A year ago Microsoft announced that it would begin working on a tool to replace its Security and Risks Detection software, to use an automated open source tool instead in an effort to stay ahead of the industry, experts from a malware analysis course mention.

Eventually the technology company has announced the launch of Project OneFuzz, a fuzzing framework for Azure that will be available to developers around the world through GitHub as an open source tool.

The cybersecurity community agrees that fuzzing is one of the most effective methods for detecting and correcting multiple security flaws that could cause severe problems in real-world scenarios, however, its implementation poses many other problems for security researchers, and that these tests require a complete security team, greatly increasing the costs of this process.

Project OneFuzz was born with the purpose of providing analysts with a much more practical mechanism for implementing fuzzing tests that also offered the same results as conventional methods. Processes that previously required equipment can be simplified through:

  • Automatic fault detection
  • Coverage tracking, once connected through tools such as iDNA, Dynamo Rio and Pin, can be integrated with sancov
  • Input utilization, once achieved through custom I/O harnesses, can be integrated with libfuzzer’s LLVMFuzzerTestOneInput function prototype

According to specialists in the malware analysis course, these new approaches will allow researchers to create unit test binaries with a fully compiled fuzzing lab in: reliable test invocation, input generation, coverage, and error detection in a single executable.

Researchers with early access to OneFuzz have already been able to deploy multiple tests on Windows that served as a proactive security mechanism prior to the release of the latest versions of the operating system. With a single command line, any developer will be able to deploy a fuzzing test for either a small deployment to more ambitious projects.

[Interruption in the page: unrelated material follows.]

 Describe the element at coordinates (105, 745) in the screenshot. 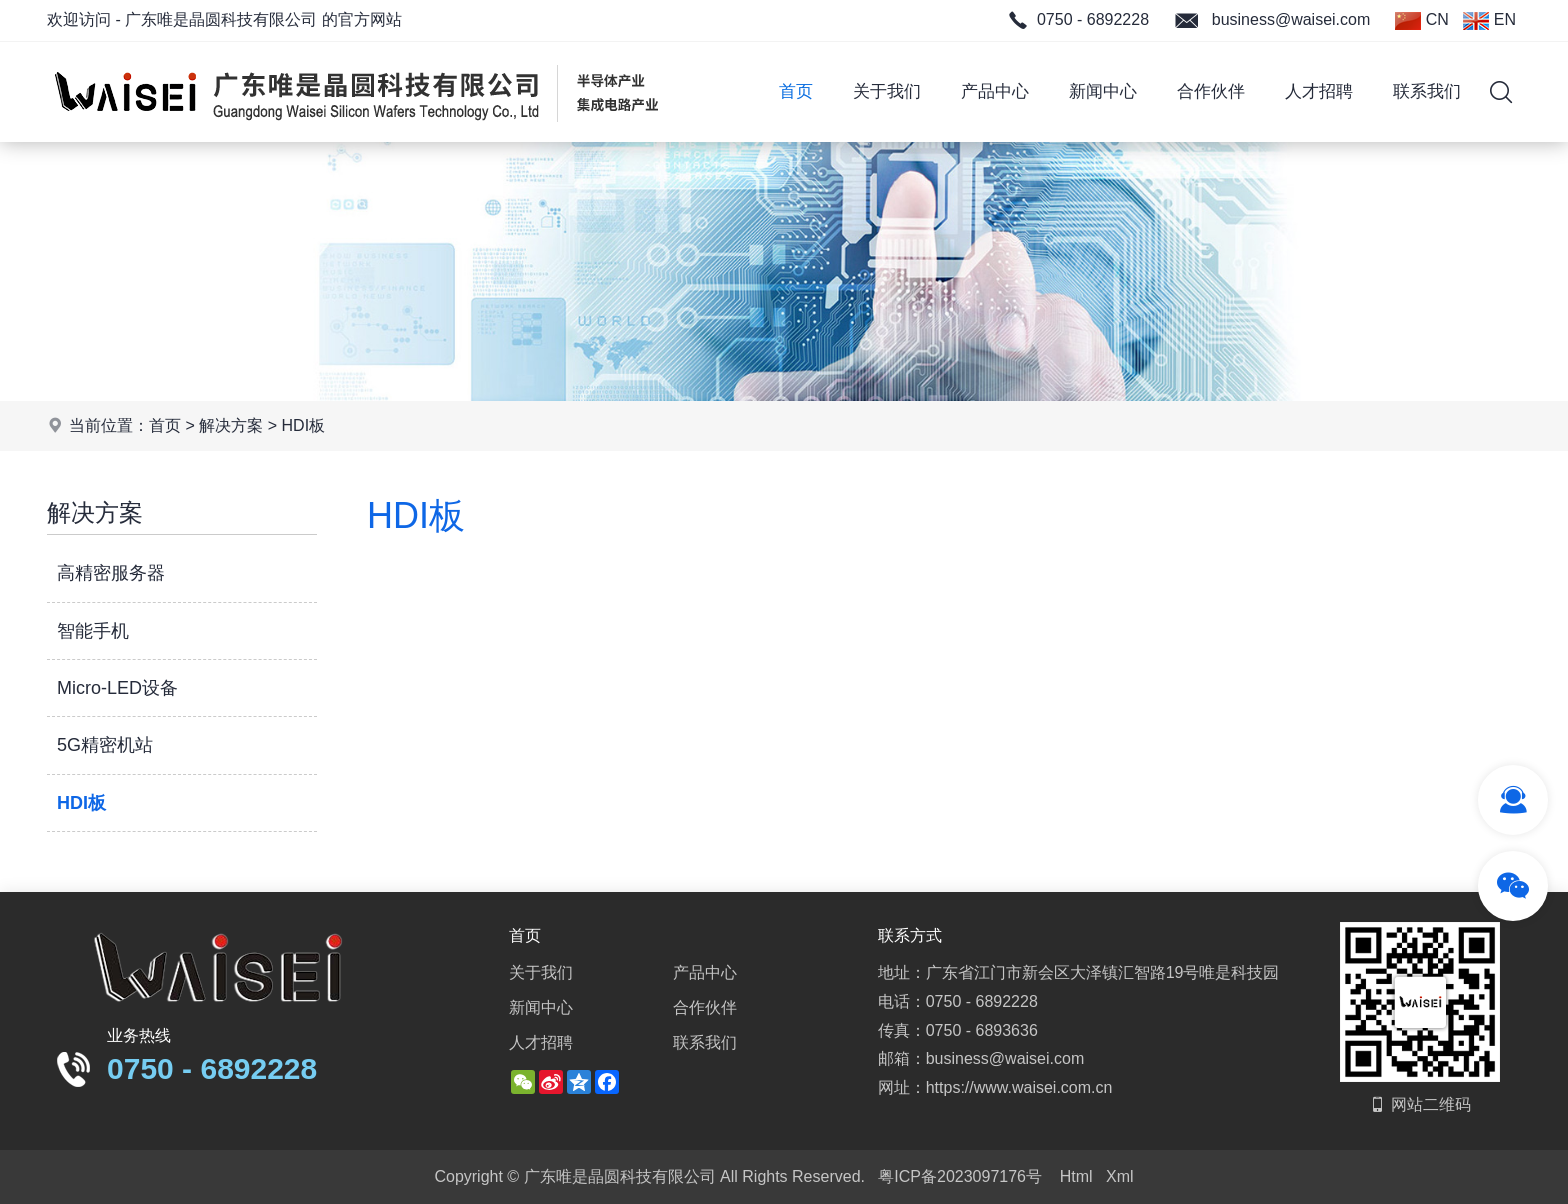 I see `5G精密机站` at that location.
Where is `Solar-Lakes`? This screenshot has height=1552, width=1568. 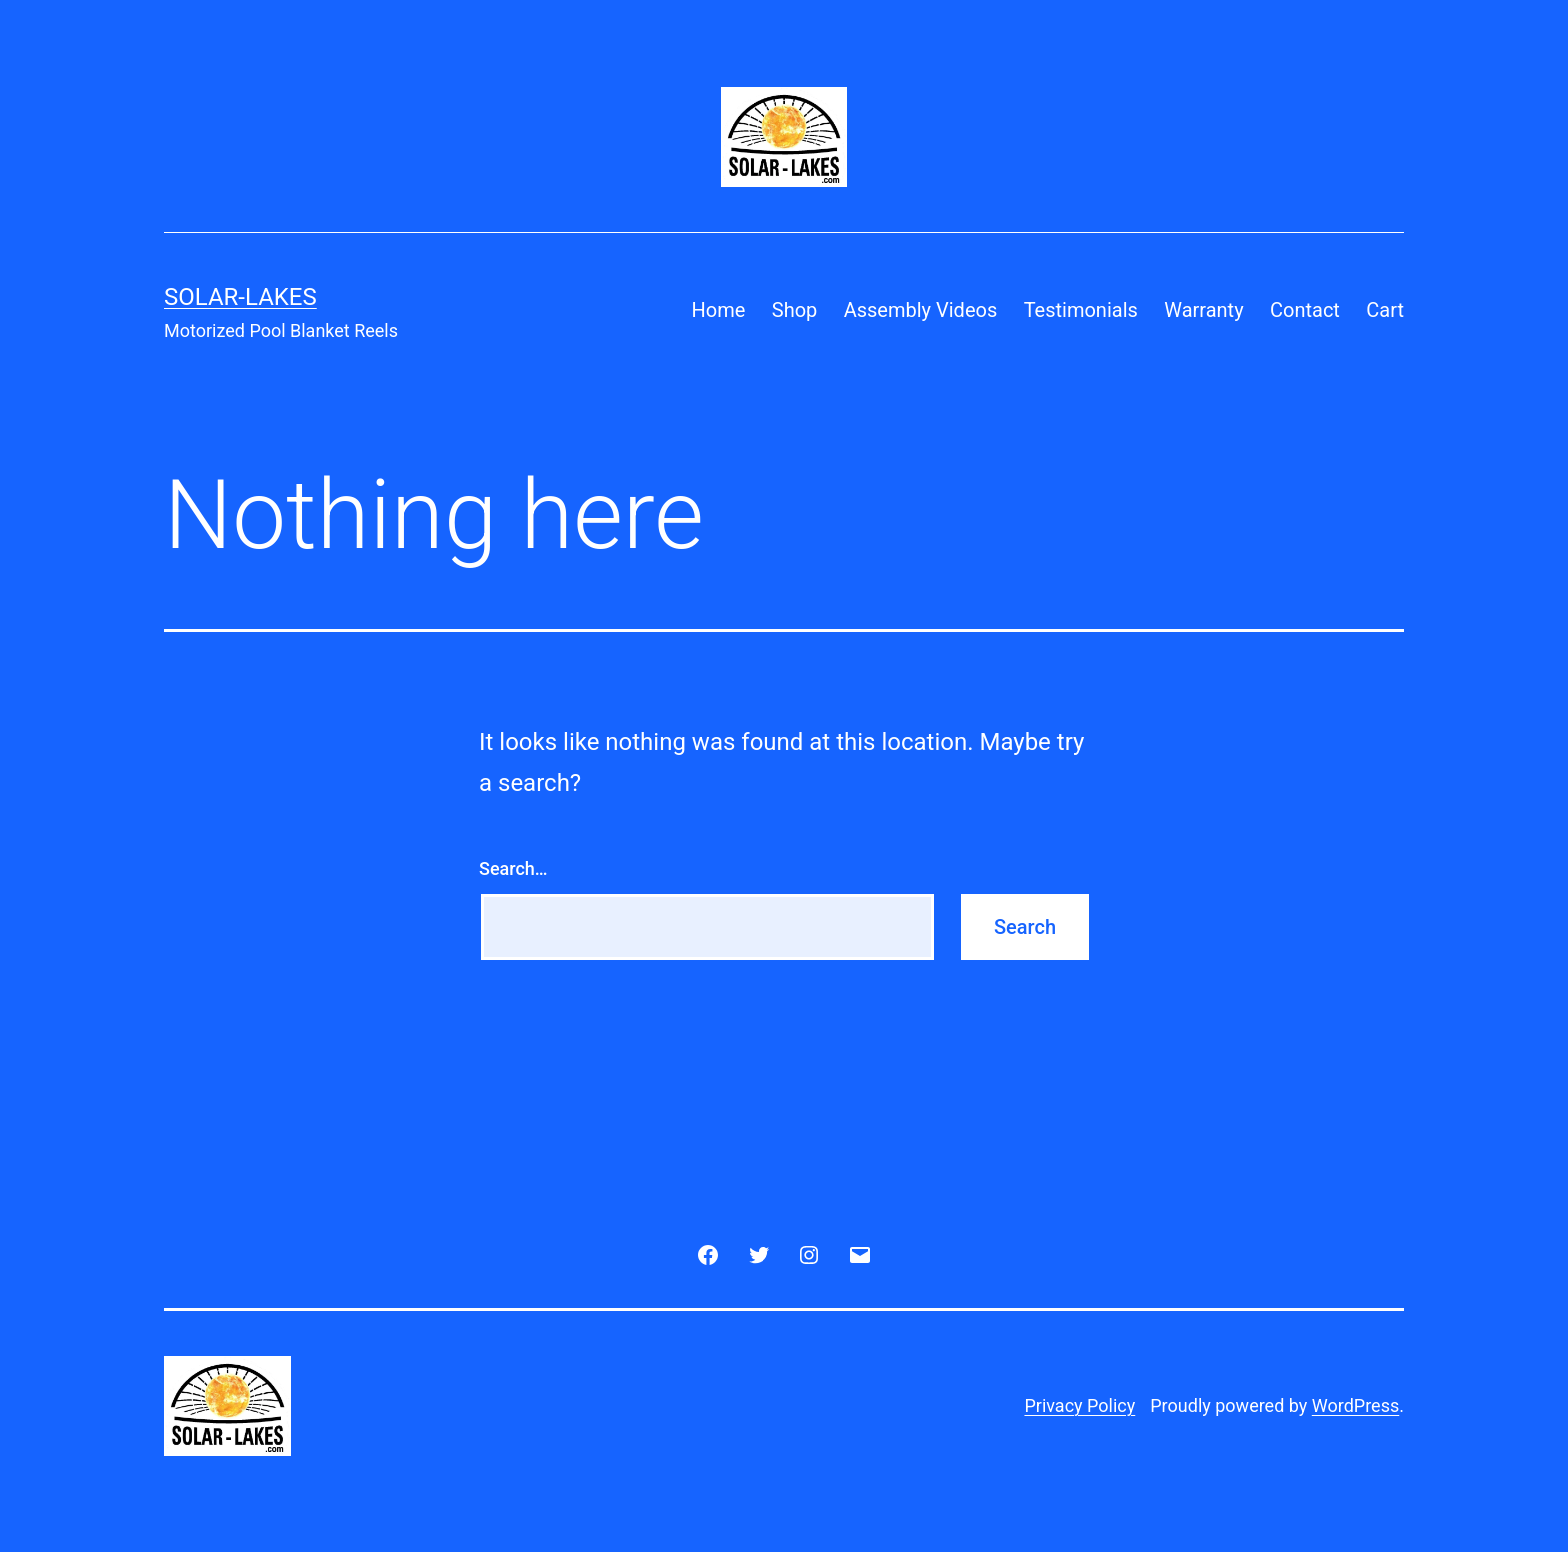 Solar-Lakes is located at coordinates (240, 297).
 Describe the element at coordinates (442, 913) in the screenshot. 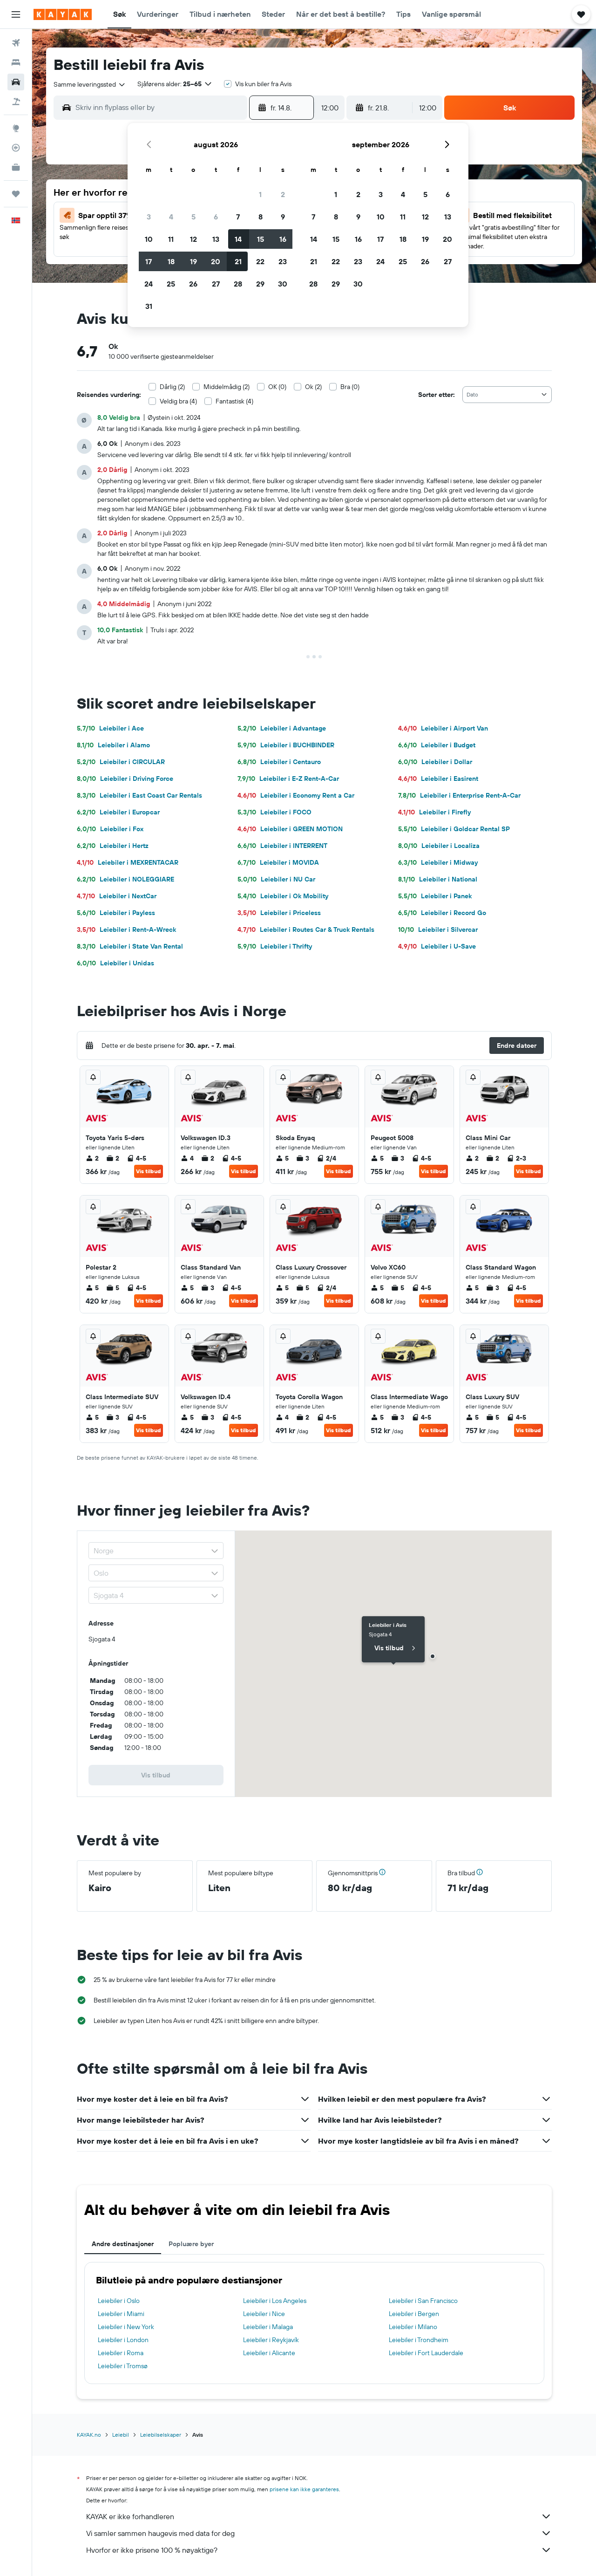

In the report, experts from the malware analysis course mention that OneFuzz will allow:

  • Composable fuzzing workflows: OneFuzz will allow users to incorporate their own fuzzers, exchange instrumentation, among other functions
  • Integrated set Fuzzing: Fuzzers work as a team to share strengths, exchanging entrances of interest between fuzzing technologies
  • Programmatic triage and results deduplication: provides cases of unique defects that always reproduce
  • Live on-demand debugging of found faults: allows you to convene a live debugging session on demand or from your build system
  • Observable and refinable: transparent design allows introspection at each stage
  • Fuzz on Windows and Linux operating systems: Fuzzing using its own build of operating system, kernel or nested hypervisor

As mentioned in previous paragraphs, OneFuzz is now available on GitHub under license from MIT. The tool will be updated thanks to contributions from Microsoft research groups and security teams. The technology company also announced that in the future it will continue the maintenance and expansion of Project OneFuzz, with the release of updates and receiving feedback.